[Entries provided]

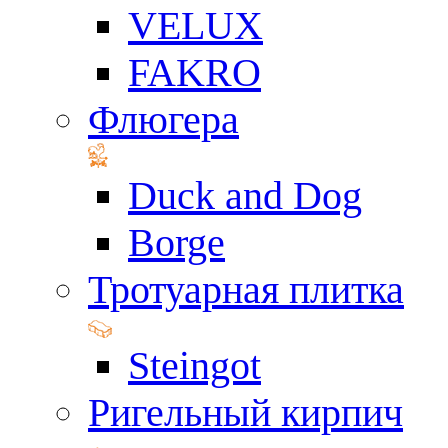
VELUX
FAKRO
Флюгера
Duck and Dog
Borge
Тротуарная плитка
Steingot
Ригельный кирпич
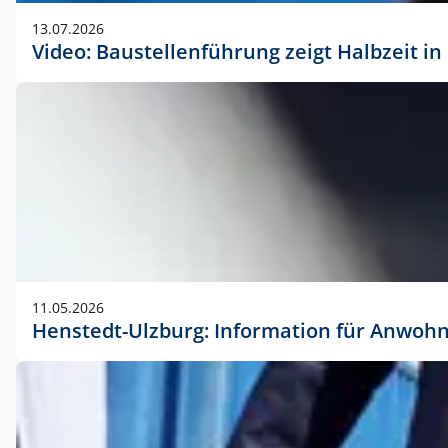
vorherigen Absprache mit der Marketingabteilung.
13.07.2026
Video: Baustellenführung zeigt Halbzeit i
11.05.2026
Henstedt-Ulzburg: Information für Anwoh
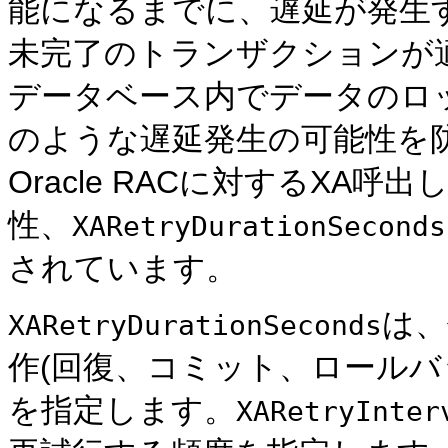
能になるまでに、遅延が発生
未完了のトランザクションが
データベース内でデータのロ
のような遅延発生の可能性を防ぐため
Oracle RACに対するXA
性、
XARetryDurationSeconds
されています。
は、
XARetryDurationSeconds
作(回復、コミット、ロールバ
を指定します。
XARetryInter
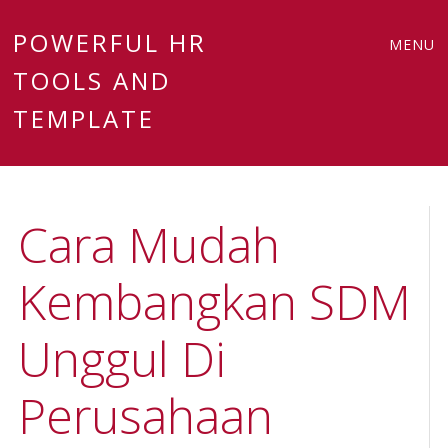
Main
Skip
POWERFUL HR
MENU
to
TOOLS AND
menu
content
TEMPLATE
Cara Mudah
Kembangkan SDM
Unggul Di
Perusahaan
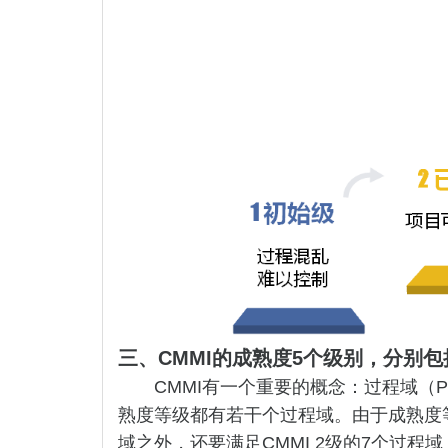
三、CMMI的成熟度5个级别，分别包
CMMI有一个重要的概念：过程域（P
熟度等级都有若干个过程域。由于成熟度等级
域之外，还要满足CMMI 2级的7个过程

[/Entries provided]

#### [Task to complete]
Set out exactly the run of lines that begins at the line holding "三、CMMI的成熟度5个级别，分别包" and ends at the last line of the data.

#### [Finished task]
三、CMMI的成熟度5个级别，分别包
CMMI有一个重要的概念：过程域（P
熟度等级都有若干个过程域。由于成熟度等级
域之外，还要满足CMMI 2级的7个过程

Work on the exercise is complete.